▶ _Problem details_
An identical copy of all the entries is the required result.

(Stored data entries)

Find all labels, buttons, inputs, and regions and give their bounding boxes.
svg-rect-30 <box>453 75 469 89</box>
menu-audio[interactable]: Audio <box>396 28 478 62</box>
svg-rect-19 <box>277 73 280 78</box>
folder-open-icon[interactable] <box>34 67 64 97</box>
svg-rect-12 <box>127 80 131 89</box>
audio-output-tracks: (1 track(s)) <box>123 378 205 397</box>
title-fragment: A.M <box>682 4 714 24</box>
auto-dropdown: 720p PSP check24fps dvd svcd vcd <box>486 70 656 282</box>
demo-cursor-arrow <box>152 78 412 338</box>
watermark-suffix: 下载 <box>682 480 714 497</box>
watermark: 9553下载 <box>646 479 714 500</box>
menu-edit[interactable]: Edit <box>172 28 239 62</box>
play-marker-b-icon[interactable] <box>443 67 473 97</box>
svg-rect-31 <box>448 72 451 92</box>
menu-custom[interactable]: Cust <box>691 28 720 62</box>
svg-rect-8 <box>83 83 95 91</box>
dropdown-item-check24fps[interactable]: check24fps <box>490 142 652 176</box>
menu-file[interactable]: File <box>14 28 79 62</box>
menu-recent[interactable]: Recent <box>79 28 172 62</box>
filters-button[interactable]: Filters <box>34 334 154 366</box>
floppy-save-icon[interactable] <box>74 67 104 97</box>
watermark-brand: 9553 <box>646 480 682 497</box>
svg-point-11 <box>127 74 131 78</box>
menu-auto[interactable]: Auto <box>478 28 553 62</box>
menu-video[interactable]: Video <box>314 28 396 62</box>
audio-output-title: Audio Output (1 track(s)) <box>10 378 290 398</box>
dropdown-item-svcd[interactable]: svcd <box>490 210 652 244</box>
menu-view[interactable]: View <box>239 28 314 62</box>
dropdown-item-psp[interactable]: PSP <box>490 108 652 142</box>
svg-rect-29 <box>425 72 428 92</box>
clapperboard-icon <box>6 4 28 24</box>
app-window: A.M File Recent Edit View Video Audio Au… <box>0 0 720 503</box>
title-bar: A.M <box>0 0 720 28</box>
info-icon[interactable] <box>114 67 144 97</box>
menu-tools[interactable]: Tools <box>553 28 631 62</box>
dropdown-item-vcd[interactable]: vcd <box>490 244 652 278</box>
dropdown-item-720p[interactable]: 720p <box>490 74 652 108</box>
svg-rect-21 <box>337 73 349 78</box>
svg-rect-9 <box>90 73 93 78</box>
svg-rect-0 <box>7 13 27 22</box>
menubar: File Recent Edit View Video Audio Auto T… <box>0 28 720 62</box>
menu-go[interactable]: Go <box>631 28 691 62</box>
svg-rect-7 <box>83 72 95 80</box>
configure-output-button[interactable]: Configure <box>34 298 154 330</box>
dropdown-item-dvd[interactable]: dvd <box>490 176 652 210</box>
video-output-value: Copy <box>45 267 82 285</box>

▶ _Solution to this task_
Find all labels, buttons, inputs, and regions and give their bounding boxes.
svg-rect-30 <box>453 75 469 89</box>
menu-audio[interactable]: Audio <box>396 28 478 62</box>
svg-rect-19 <box>277 73 280 78</box>
folder-open-icon[interactable] <box>34 67 64 97</box>
svg-rect-12 <box>127 80 131 89</box>
audio-output-tracks: (1 track(s)) <box>123 378 205 397</box>
title-fragment: A.M <box>682 4 714 24</box>
auto-dropdown: 720p PSP check24fps dvd svcd vcd <box>486 70 656 282</box>
demo-cursor-arrow <box>152 78 412 338</box>
watermark-suffix: 下载 <box>682 480 714 497</box>
watermark: 9553下载 <box>646 479 714 500</box>
menu-edit[interactable]: Edit <box>172 28 239 62</box>
play-marker-b-icon[interactable] <box>443 67 473 97</box>
svg-rect-31 <box>448 72 451 92</box>
menu-custom[interactable]: Cust <box>691 28 720 62</box>
svg-rect-8 <box>83 83 95 91</box>
dropdown-item-check24fps[interactable]: check24fps <box>490 142 652 176</box>
menu-file[interactable]: File <box>14 28 79 62</box>
menu-recent[interactable]: Recent <box>79 28 172 62</box>
filters-button[interactable]: Filters <box>34 334 154 366</box>
floppy-save-icon[interactable] <box>74 67 104 97</box>
watermark-brand: 9553 <box>646 480 682 497</box>
svg-point-11 <box>127 74 131 78</box>
menu-auto[interactable]: Auto <box>478 28 553 62</box>
menu-video[interactable]: Video <box>314 28 396 62</box>
audio-output-title: Audio Output (1 track(s)) <box>10 378 290 398</box>
dropdown-item-svcd[interactable]: svcd <box>490 210 652 244</box>
menu-view[interactable]: View <box>239 28 314 62</box>
dropdown-item-psp[interactable]: PSP <box>490 108 652 142</box>
svg-rect-29 <box>425 72 428 92</box>
clapperboard-icon <box>6 4 28 24</box>
app-window: A.M File Recent Edit View Video Audio Au… <box>0 0 720 503</box>
title-bar: A.M <box>0 0 720 28</box>
info-icon[interactable] <box>114 67 144 97</box>
menu-tools[interactable]: Tools <box>553 28 631 62</box>
dropdown-item-vcd[interactable]: vcd <box>490 244 652 278</box>
dropdown-item-720p[interactable]: 720p <box>490 74 652 108</box>
svg-rect-21 <box>337 73 349 78</box>
svg-rect-9 <box>90 73 93 78</box>
svg-rect-0 <box>7 13 27 22</box>
menubar: File Recent Edit View Video Audio Auto T… <box>0 28 720 62</box>
menu-go[interactable]: Go <box>631 28 691 62</box>
svg-rect-7 <box>83 72 95 80</box>
configure-output-button[interactable]: Configure <box>34 298 154 330</box>
dropdown-item-dvd[interactable]: dvd <box>490 176 652 210</box>
video-output-value: Copy <box>45 267 82 285</box>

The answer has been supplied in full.